#### [Extracted information]
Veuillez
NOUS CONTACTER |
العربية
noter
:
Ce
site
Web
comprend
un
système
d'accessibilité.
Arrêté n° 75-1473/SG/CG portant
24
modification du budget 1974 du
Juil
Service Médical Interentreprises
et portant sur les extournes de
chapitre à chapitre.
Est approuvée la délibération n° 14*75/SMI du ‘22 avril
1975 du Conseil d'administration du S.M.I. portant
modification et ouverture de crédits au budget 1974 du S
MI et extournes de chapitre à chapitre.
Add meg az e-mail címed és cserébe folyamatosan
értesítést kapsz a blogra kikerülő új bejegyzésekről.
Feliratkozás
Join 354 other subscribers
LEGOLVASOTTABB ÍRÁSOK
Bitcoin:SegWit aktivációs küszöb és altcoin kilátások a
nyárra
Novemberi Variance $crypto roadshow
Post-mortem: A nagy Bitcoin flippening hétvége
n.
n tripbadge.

#### [Work order]
Pick every line from the listing holding the string "chapitre", and copy it.

#### [Result of the task]
chapitre à chapitre.
MI et extournes de chapitre à chapitre.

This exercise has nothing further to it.